▶ [WHAT NEEDS TO BE DONE]
In this material, which lines include the string "zdjęcie"? Show them.

▶ [SOURCE MATERIAL]
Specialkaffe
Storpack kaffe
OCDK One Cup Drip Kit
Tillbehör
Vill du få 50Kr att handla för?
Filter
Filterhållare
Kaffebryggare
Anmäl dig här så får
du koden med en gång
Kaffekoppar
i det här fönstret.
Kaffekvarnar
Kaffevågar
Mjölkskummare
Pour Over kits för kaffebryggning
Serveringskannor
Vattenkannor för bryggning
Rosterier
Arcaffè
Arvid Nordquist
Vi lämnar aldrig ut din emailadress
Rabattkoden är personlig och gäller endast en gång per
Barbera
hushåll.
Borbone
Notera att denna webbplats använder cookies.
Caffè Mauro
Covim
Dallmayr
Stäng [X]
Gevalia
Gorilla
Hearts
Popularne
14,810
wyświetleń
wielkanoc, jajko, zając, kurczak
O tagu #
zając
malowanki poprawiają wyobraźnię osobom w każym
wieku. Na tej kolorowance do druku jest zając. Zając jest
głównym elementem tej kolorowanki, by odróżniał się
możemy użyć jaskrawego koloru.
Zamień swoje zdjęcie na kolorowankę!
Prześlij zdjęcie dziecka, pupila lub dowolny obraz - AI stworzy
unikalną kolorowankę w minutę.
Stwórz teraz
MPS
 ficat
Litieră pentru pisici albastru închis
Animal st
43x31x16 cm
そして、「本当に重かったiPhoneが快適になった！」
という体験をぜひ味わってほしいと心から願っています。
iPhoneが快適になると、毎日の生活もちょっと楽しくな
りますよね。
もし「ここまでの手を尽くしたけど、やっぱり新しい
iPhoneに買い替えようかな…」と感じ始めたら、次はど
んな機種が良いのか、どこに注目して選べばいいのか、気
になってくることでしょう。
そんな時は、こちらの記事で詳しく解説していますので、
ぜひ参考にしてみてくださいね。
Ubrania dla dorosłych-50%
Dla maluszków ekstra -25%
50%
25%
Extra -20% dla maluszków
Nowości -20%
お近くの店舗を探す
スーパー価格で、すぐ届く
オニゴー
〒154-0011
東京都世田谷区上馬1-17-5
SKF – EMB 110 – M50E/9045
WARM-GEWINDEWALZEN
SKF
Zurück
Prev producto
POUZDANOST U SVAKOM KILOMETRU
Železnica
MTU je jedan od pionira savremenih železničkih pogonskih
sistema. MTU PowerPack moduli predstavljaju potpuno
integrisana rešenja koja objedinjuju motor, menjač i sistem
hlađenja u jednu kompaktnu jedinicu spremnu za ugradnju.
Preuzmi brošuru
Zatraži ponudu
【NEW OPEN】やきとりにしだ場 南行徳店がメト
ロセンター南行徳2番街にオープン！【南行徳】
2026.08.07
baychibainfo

▶ [SOLUTION TO THE EXERCISE]
Zamień swoje zdjęcie na kolorowankę!
Prześlij zdjęcie dziecka, pupila lub dowolny obraz - AI stworzy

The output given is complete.